McDonnell, responding to chancellor Philip Hammond’s spring statement, said that the government had “single-handedly destroyed our solar industry”, adding that 12,000 jobs were lost as a result of cuts to subsidies.

His comments are perhaps the strongest condemnation of the Conservative’s stance on solar from a Labour front bencher to date and prompted jeers from across the House.

Cuts to solar subsidies started not long after the Conservatives swept to a majority win at the 2015 election. Proposals to cut both the Renewables Obligation and the small-scale feed-in tariff were announced that summer, and solar continues to be effectively locked out of Contracts for Difference auctions.

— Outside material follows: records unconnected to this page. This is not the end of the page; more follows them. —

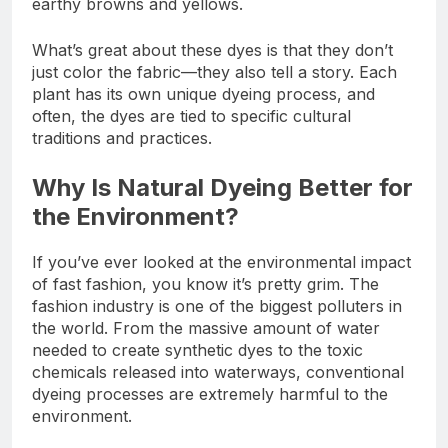
earthy browns and yellows.
What’s great about these dyes is that they don’t
just color the fabric—they also tell a story. Each
plant has its own unique dyeing process, and
often, the dyes are tied to specific cultural
traditions and practices.
Why Is Natural Dyeing Better for
the Environment?
If you’ve ever looked at the environmental impact
of fast fashion, you know it’s pretty grim. The
fashion industry is one of the biggest polluters in
the world. From the massive amount of water
needed to create synthetic dyes to the toxic
chemicals released into waterways, conventional
dyeing processes are extremely harmful to the
environment.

Those cuts have had significant effects on the domestic solar industry. Deployment under the feed-in tariff remains around 80% lower under the new regime and ground-mount solar installations have ground to a halt.

And McDonnell’s figures on job losses are likely to be even more severe than the 12,000 he mentioned today. The shadow chancellor appears to be referencing a study conducted by both the Solar Trade Association and PricewaterhouseCoopers that revealed in July 2016 that as many as 12,500 jobs had been lost in the year following the cuts.

Leonie Greene, director of advocacy and new markets at the STA, said she was pleased to see the shadow chancellor reference the problems facing the solar industry and called for the technology to receive a level playing field, including fair market access and tax treatment.

The government’s support of solar was discussed less than an hour previous in the same chamber, with Business, Energy and Industrial Strategy (BEIS) Orals occupying the slot just before the spring statement.

Chris Law, SNP MP for Dundee West, referenced how solar remained locked out of CfD auctions, putting the technology at a “clear competitive disadvantage” to other forms of renewable generation.

Climate and energy minister Claire Perry responded by arguing that the department was “continuing to look at ways of bringing forward all forms of renewable energy”, insisting it had not yet taken decisions on future CfD allocations round but intended to do so.

Solar received further mention by Labour MP for Manchester, Withington Jeff Smith, who questioned whether on-site battery storage would suffer the same fate as solar PV in suffering from a potential increase to business rates.

Solar Power Portal revealed last week that the Valuations Office Agency (VOA) had started to investigate possible applications of business rates to battery storage as machinery and plant. Those investigations remain at an early stage and the VOA is eager to work with industry on putting its proposals together.

Perry responded by stating that her department was looking at ways to “reduce some of disincentives, particular about on-site battery storage”.